City faces steep road ahead with street costs

Road Work Sign

Hollister council members Monday learned that it will take an investment of more than $8 million annually for five years to bring local roads into good shape, while it will cost nearly $4 million to maintain their condition.
The dollar amounts presented by a hired consultant at the special meeting were tough to swallow for council members, though the officials expressed a need to move ahead on a structured road-repair program and make it a priority in the years to come.
That presentation from Petaluma-based Pavement Engineering Inc. detailed the amount of local roads, which ones needed more work than others, and the costs associated with taking their condition to varying levels. The company established a so-called Pavement Management System for the city to use in keeping track of street needs and deterioration levels. It includes a list of every street in the city and where it might fit on a 1-100 pavement condition index.

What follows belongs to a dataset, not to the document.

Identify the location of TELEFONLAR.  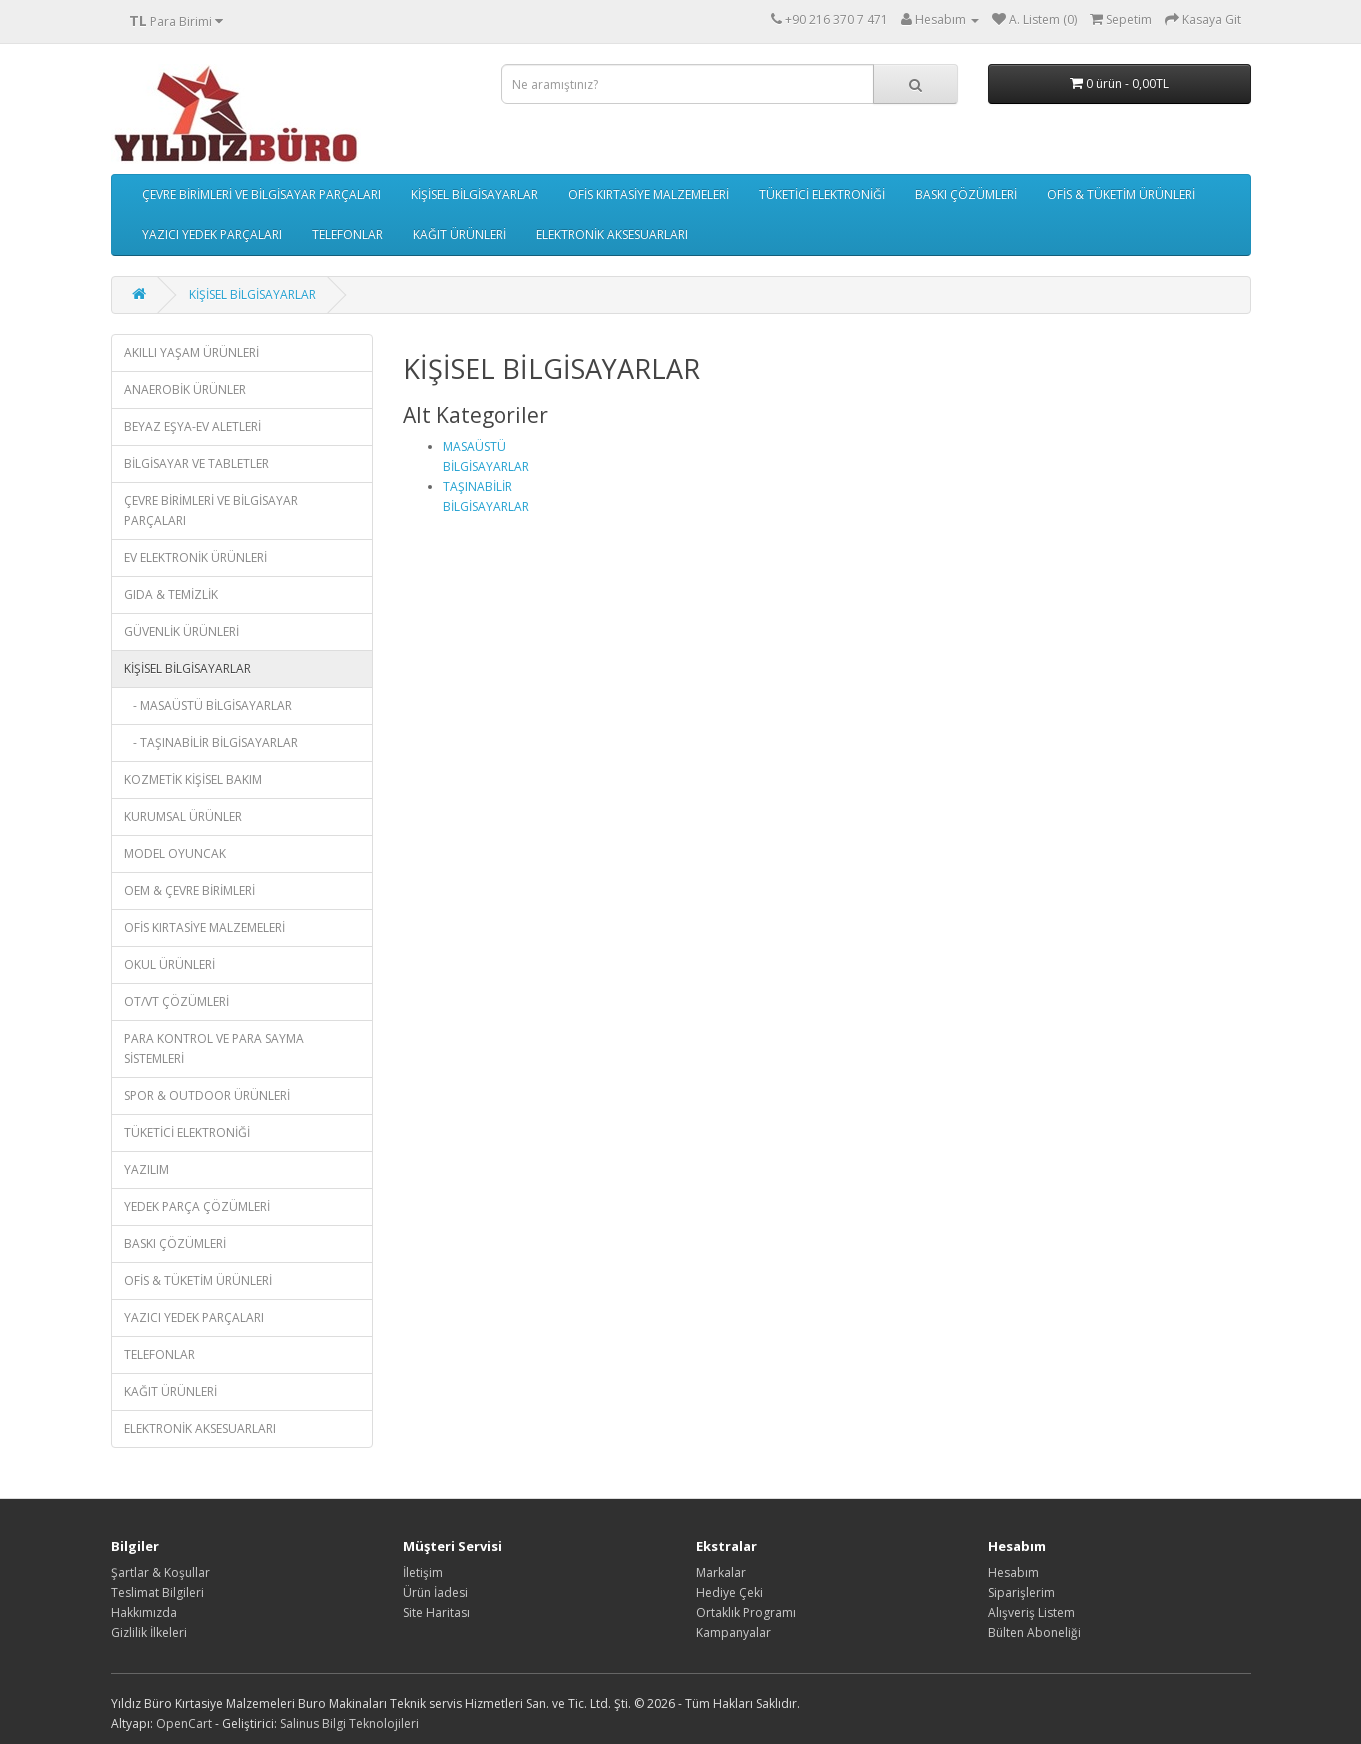
(347, 234).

“The way we’re going right now, we’re headed for disaster on our roads and a disaster in trying to fix it all,” said Hollister Mayor Ignacio Velazquez, who supports spending more local dollars on street work.
City and county officials have been discussing the area’s deteriorating road conditions in recent months. The Council of San Benito County Governments is proposing a half-cent sales tax on the June ballot that would fund about $240 million in highway and local street repairs over the next three decades. Mayor Ignacio Velazquez has also pushed for city officials to use funds from Hollister’s 1 percent sales tax toward roads as well.
As discussed at this week’s council meeting, Hollister would receive about $1.1 million or $1.2 million annually from COG tax to put toward local roads, said Councilman Victor Gomez, a COG board member as well, during a discussion on the topic. The city currently spends about $1 million annually, largely from gas-tax funds, on street repairs, top engineering official David Rubcic told council members Monday.
According to the figures presented by Pavement Engineering, the city would need to add at least another $1 million to $2 million in other funds annually just to make sure the roads don’t deteriorate further.
The entire system average is at 69 on that index, with 70 considered a standard to pursue and 100 being brand new, but is nearing a threshold where the city could experience major drop-offs in condition levels soon if more work isn’t done.
Pavement Engineering President Joe Ririe made the related PowerPoint presentation to council members Monday. He lauded the city for having its PCI at 69, but warned about a “great, big bubble” as well.
“Now if we don’t do something, you’re one of those at-risk kind of places where we’ve got to take care of it or it’s going to cost us a lot of money,” Ririe said.
Ririe showed council members a curve that he used to explain how repairs are much less costly in earlier stages of deterioration and how costs increase exponentially the further a community gets down the curve.
Ririe told council members to get the overall system up to an 80 or 81 PCI, the city would need to spend $11 million annually between now and 2020. To get it to a 74, $8.4 million annually is needed. For a 69, because some roads will wither as the city does modest repairs, the city needs to spend $3.8 million per year, Ririe said.
“This is obviously very valuable as we reassess our priorities,” Councilman Victor Gomez said.
One other way the city might offset some expected road costs is through increased traffic impact fees, which were discussed Monday as well.
San Benito County and San Juan Bautista already approved their versions of the countywide hikes to the fees charged to developers for new construction, meant to pay for costs of new roads.
The fees were previously updated in 2011 and are broken down by zones and building types. In Zone 2, which covers the City of Hollister, the new impact fee for a single-family residential unit is set at $13,817 compared with $5,233 charged by the county and $5,803 charged by the City of Hollister currently, according to data in the report. The new multifamily fee is at $8,589 compared with $3,223 charged by the county and $3,574 charged by the city currently.
It was proposed increases to office and commercial space that got officials’ attention and held off moving forward before asking the consultant about it. City Manager Bill Avera broached the issue by arguing that certain types of new businesses will not add traffic to Highway 25, which accounts for a big chunk of the correlating impact fees resulting from a recent study, and that they might actually reduce the impact by prompting locals to stay in town.
Avera wanted the city to question the consultant about the prospect of looking at an adjustment, and council members seemed supportive.
Councilman Karson Klauer also expressed concern about major increases to impact fees charged on multifamily units. He argued that it would result in no multifamily projects since the demand is already so low.